[Data supplied — start]

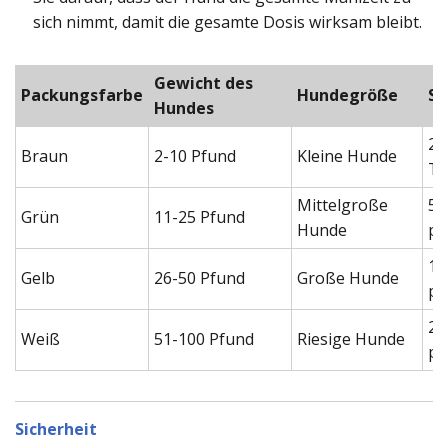
sich nimmt, damit die gesamte Dosis wirksam bleibt.
Gewicht des
Packungsfarbe
Hundegröße
St
Hundes
2,
Braun
2-10 Pfund
Kleine Hunde
Ta
Mittelgroße
5,
Grün
11-25 Pfund
Hunde
pr
11
Gelb
26-50 Pfund
Große Hunde
pr
23
Weiß
51-100 Pfund
Riesige Hunde
pr
Sicherheit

[Data supplied — finish]

** Aim of the exercise **
Give back each line above exactly, with pictures dropped.

** Result for this exercise **
sich nimmt, damit die gesamte Dosis wirksam bleibt.
Gewicht des
Packungsfarbe
Hundegröße
St
Hundes
2,
Braun
2-10 Pfund
Kleine Hunde
Ta
Mittelgroße
5,
Grün
11-25 Pfund
Hunde
pr
11
Gelb
26-50 Pfund
Große Hunde
pr
23
Weiß
51-100 Pfund
Riesige Hunde
pr
Sicherheit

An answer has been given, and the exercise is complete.